Testing for the Data Scientist

As I delve into data science more myself, I am surprised at the unfortunate inattention paid to the lessons already learned by software engineers, particularly around testing and clean code.

Testing for the Data Scientist

Data collection, modeling, and analysis. These are tasks that the modern data scientist is expected to perform with statistical precision and ethical decision making. The code we write is not for accomplishing tasks that are easily verifyable like, "As a user, I want to login to my account using GitHub." As data science begins to mature, more and more articles are being written about ensuring proper behavior for complex machine learning systems.

As I delve into data science more myself, I am surprised at the unfortunate inattention paid to the lessons already learned by software engineers, particularly around testing and clean code.

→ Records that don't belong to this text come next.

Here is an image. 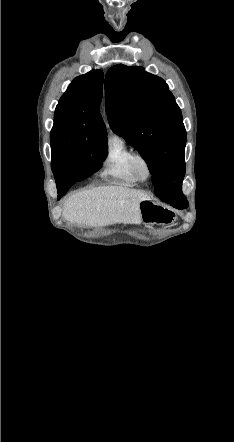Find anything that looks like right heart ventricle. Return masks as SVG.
Listing matches in <instances>:
<instances>
[{
  "instance_id": "1",
  "label": "right heart ventricle",
  "mask_w": 234,
  "mask_h": 442,
  "mask_svg": "<svg viewBox=\"0 0 234 442\" xmlns=\"http://www.w3.org/2000/svg\"><path fill=\"white\" fill-rule=\"evenodd\" d=\"M133 149L121 135L110 137L102 161L101 176L115 183L135 185L138 180L130 167Z\"/></svg>"
}]
</instances>
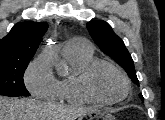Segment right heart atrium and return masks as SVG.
<instances>
[{"instance_id":"d8ad5b80","label":"right heart atrium","mask_w":165,"mask_h":120,"mask_svg":"<svg viewBox=\"0 0 165 120\" xmlns=\"http://www.w3.org/2000/svg\"><path fill=\"white\" fill-rule=\"evenodd\" d=\"M25 84L36 97L54 99L58 91V80L54 77L49 60L44 54L36 57L25 73Z\"/></svg>"}]
</instances>
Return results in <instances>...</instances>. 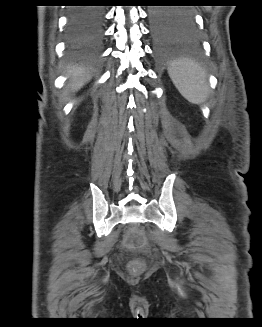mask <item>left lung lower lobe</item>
I'll list each match as a JSON object with an SVG mask.
<instances>
[{
    "mask_svg": "<svg viewBox=\"0 0 262 327\" xmlns=\"http://www.w3.org/2000/svg\"><path fill=\"white\" fill-rule=\"evenodd\" d=\"M148 15L159 55L200 54L202 45L198 28L188 9L152 7Z\"/></svg>",
    "mask_w": 262,
    "mask_h": 327,
    "instance_id": "left-lung-lower-lobe-1",
    "label": "left lung lower lobe"
}]
</instances>
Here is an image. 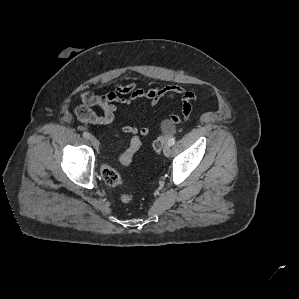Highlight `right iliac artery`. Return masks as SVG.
Listing matches in <instances>:
<instances>
[{"label": "right iliac artery", "instance_id": "obj_1", "mask_svg": "<svg viewBox=\"0 0 299 299\" xmlns=\"http://www.w3.org/2000/svg\"><path fill=\"white\" fill-rule=\"evenodd\" d=\"M82 135L86 139H89L91 137L90 133H88V132H84Z\"/></svg>", "mask_w": 299, "mask_h": 299}]
</instances>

For those unfamiliar with tests, I simply mean automated methods that verify behavior in a given piece of software–whether that be a calculator app or an AI-based intrusion detection system.

Think about this. Data scientists, ML engineers, and data engineers are expected to often write more logically difficult code than the average developer and yet rarely spend time writing tests to ensure proper behavior. It simply doesn't make sense. As Edmund Burke famously said, "Those who don't know history are doomed to repeat it."

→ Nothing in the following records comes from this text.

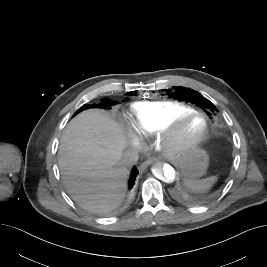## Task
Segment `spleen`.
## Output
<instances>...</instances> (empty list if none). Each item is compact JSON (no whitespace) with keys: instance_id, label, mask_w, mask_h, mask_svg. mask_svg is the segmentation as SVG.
Wrapping results in <instances>:
<instances>
[{"instance_id":"1","label":"spleen","mask_w":267,"mask_h":267,"mask_svg":"<svg viewBox=\"0 0 267 267\" xmlns=\"http://www.w3.org/2000/svg\"><path fill=\"white\" fill-rule=\"evenodd\" d=\"M217 176H211L200 180H185L186 187L193 192H204L212 187Z\"/></svg>"}]
</instances>
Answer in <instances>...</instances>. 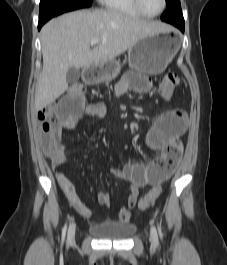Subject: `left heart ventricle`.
Segmentation results:
<instances>
[{"label": "left heart ventricle", "instance_id": "b2bd125f", "mask_svg": "<svg viewBox=\"0 0 227 265\" xmlns=\"http://www.w3.org/2000/svg\"><path fill=\"white\" fill-rule=\"evenodd\" d=\"M143 10L148 14L157 13L162 7V0H140Z\"/></svg>", "mask_w": 227, "mask_h": 265}]
</instances>
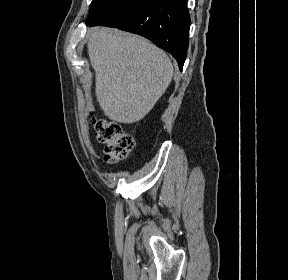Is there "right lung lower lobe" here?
I'll list each match as a JSON object with an SVG mask.
<instances>
[{"mask_svg":"<svg viewBox=\"0 0 288 280\" xmlns=\"http://www.w3.org/2000/svg\"><path fill=\"white\" fill-rule=\"evenodd\" d=\"M86 25L116 27L146 37L170 52L183 68L190 28L186 0H116Z\"/></svg>","mask_w":288,"mask_h":280,"instance_id":"right-lung-lower-lobe-1","label":"right lung lower lobe"}]
</instances>
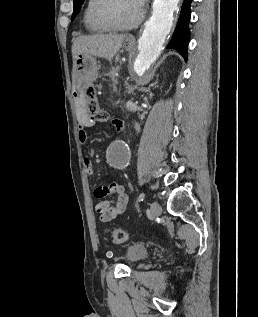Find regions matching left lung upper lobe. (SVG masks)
<instances>
[{
  "instance_id": "left-lung-upper-lobe-1",
  "label": "left lung upper lobe",
  "mask_w": 258,
  "mask_h": 317,
  "mask_svg": "<svg viewBox=\"0 0 258 317\" xmlns=\"http://www.w3.org/2000/svg\"><path fill=\"white\" fill-rule=\"evenodd\" d=\"M84 2V0H74V11L72 14V20L76 17V15L78 14L80 7L82 5V3Z\"/></svg>"
}]
</instances>
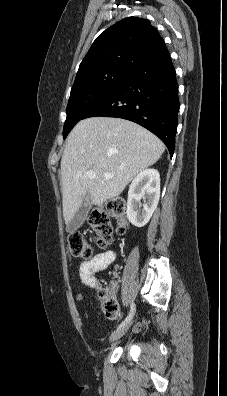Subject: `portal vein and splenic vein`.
<instances>
[{
  "label": "portal vein and splenic vein",
  "mask_w": 227,
  "mask_h": 396,
  "mask_svg": "<svg viewBox=\"0 0 227 396\" xmlns=\"http://www.w3.org/2000/svg\"><path fill=\"white\" fill-rule=\"evenodd\" d=\"M87 176L89 177V178H95L96 177V174H95V172H93V171H88L87 172ZM104 176L106 177V178H112L113 177V175L112 174H109V173H105L104 174Z\"/></svg>",
  "instance_id": "1"
}]
</instances>
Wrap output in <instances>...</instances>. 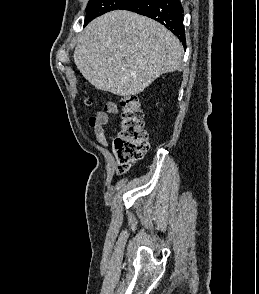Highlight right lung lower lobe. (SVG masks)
I'll return each mask as SVG.
<instances>
[{"instance_id": "obj_1", "label": "right lung lower lobe", "mask_w": 259, "mask_h": 294, "mask_svg": "<svg viewBox=\"0 0 259 294\" xmlns=\"http://www.w3.org/2000/svg\"><path fill=\"white\" fill-rule=\"evenodd\" d=\"M121 9L136 12L160 22L186 47L183 8L179 0H134Z\"/></svg>"}]
</instances>
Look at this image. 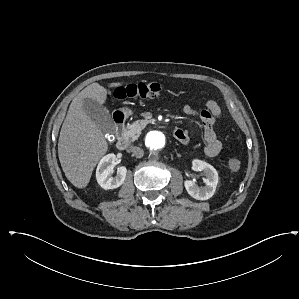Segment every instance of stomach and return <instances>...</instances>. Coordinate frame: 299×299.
<instances>
[{
    "mask_svg": "<svg viewBox=\"0 0 299 299\" xmlns=\"http://www.w3.org/2000/svg\"><path fill=\"white\" fill-rule=\"evenodd\" d=\"M120 111L125 117H129L133 114L132 110H130L129 108H121Z\"/></svg>",
    "mask_w": 299,
    "mask_h": 299,
    "instance_id": "0dacf381",
    "label": "stomach"
}]
</instances>
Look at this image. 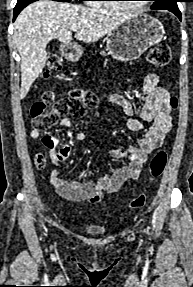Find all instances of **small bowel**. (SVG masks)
<instances>
[{"label":"small bowel","instance_id":"1","mask_svg":"<svg viewBox=\"0 0 193 287\" xmlns=\"http://www.w3.org/2000/svg\"><path fill=\"white\" fill-rule=\"evenodd\" d=\"M157 73H148L142 82L141 93L143 103L134 116V107L121 94H112L107 104L120 107L128 116V128L133 132H142L136 145L125 148L115 147L110 150L113 158L126 159L128 165L111 174H101L86 182L68 181L62 177L60 164L71 156L70 146L60 148L58 136L45 135L42 137L44 148H52L50 153L51 164L55 169L51 172L50 182L55 190L63 197L73 201H89L96 203L102 200L105 193H113L127 181L136 179L147 160L149 154L158 149L172 128L168 93L165 88L158 86ZM60 124L72 128L73 123L68 118H62ZM33 139L41 137V132L33 128L29 132ZM77 139L86 140V135L77 133Z\"/></svg>","mask_w":193,"mask_h":287}]
</instances>
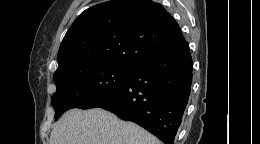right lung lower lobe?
<instances>
[{"mask_svg": "<svg viewBox=\"0 0 260 144\" xmlns=\"http://www.w3.org/2000/svg\"><path fill=\"white\" fill-rule=\"evenodd\" d=\"M188 42L136 63L126 83L92 108L137 123L164 144H174L192 84Z\"/></svg>", "mask_w": 260, "mask_h": 144, "instance_id": "obj_1", "label": "right lung lower lobe"}]
</instances>
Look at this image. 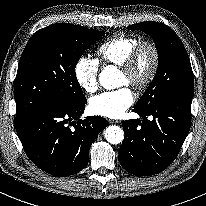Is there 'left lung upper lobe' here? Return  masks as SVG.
Here are the masks:
<instances>
[{
  "instance_id": "1",
  "label": "left lung upper lobe",
  "mask_w": 206,
  "mask_h": 206,
  "mask_svg": "<svg viewBox=\"0 0 206 206\" xmlns=\"http://www.w3.org/2000/svg\"><path fill=\"white\" fill-rule=\"evenodd\" d=\"M128 29L148 33L158 50L155 77L134 108L146 109L171 99H192L194 75L185 47L176 33L159 22H141Z\"/></svg>"
}]
</instances>
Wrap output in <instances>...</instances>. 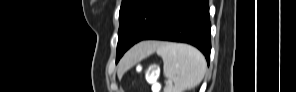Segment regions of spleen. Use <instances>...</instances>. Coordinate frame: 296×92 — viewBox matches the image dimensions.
Listing matches in <instances>:
<instances>
[{
	"instance_id": "obj_1",
	"label": "spleen",
	"mask_w": 296,
	"mask_h": 92,
	"mask_svg": "<svg viewBox=\"0 0 296 92\" xmlns=\"http://www.w3.org/2000/svg\"><path fill=\"white\" fill-rule=\"evenodd\" d=\"M163 59L164 76L172 81L165 92H184L197 86L206 73L204 56L196 48L168 42H154L153 51ZM144 56V57H145Z\"/></svg>"
}]
</instances>
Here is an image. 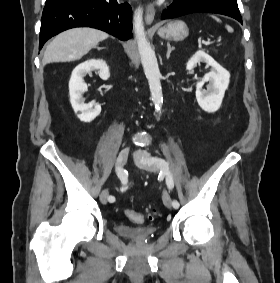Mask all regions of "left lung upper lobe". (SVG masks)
Segmentation results:
<instances>
[{
	"label": "left lung upper lobe",
	"mask_w": 280,
	"mask_h": 283,
	"mask_svg": "<svg viewBox=\"0 0 280 283\" xmlns=\"http://www.w3.org/2000/svg\"><path fill=\"white\" fill-rule=\"evenodd\" d=\"M211 1L219 2V3L225 4L227 6H230L234 9H236V10H239L237 0H211Z\"/></svg>",
	"instance_id": "left-lung-upper-lobe-1"
}]
</instances>
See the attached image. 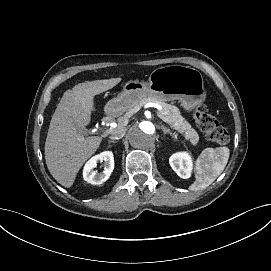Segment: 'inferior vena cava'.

Lightning Introduction to Unit Testing

(Feel free to skip to the next section if you're already familiar with unit testing.)

What are unit tests? These are automated tests that focus on ensuring proper behavior for a given set of functions or methods within a given context such as an OOP class. Generally speaking, each test assertion is a simple, easy-to-read description of a function's output given a particular input. Here's a ridiculously simple test in Python of an add function:

# In calculator.py
def add(x, y):
    return x + y

# In calculator_test.py
from calculator import add

def test_addition():
    assert add(1, 2) == 3
❯ pytest calculator_test.py
============================= test session starts ==============================

calculator_test.py .                                                     [100%]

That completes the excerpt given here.